Dataset entries
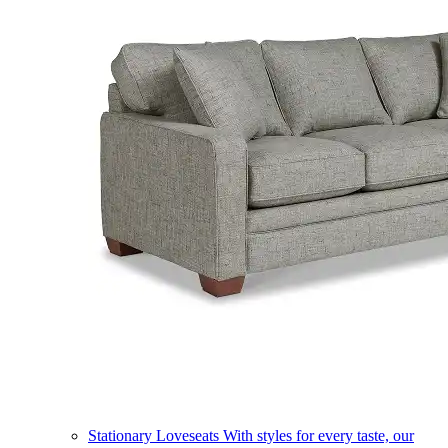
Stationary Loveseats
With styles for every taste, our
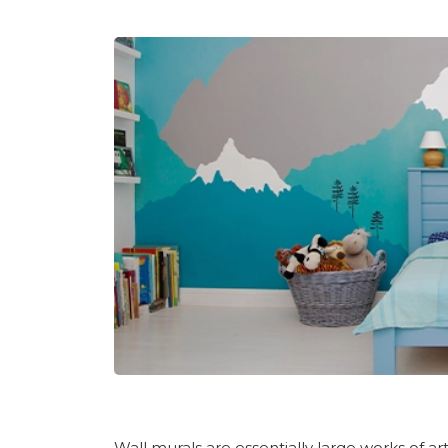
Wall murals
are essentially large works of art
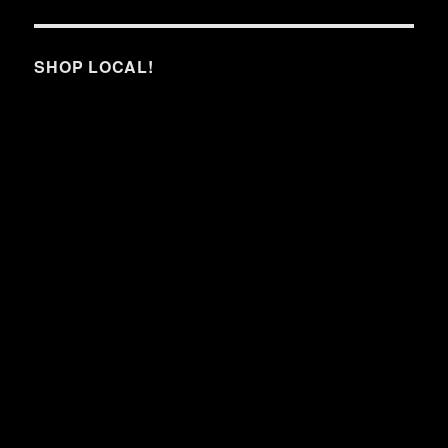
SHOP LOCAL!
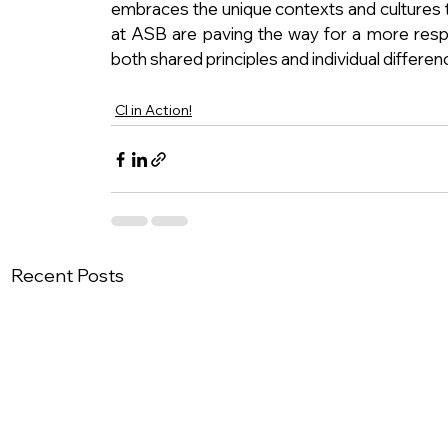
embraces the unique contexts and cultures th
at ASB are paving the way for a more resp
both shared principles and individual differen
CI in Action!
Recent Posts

# THE TASK:
Now write out the data word for word, skipping every picture in it.

# SOLUTION BELOW:
Stationary Loveseats
With styles for every taste, our
Wall murals
are essentially large works of art
SHOP LOCAL!
embraces the unique contexts and cultures th
at ASB are paving the way for a more resp
both shared principles and individual differen
CI in Action!
Recent Posts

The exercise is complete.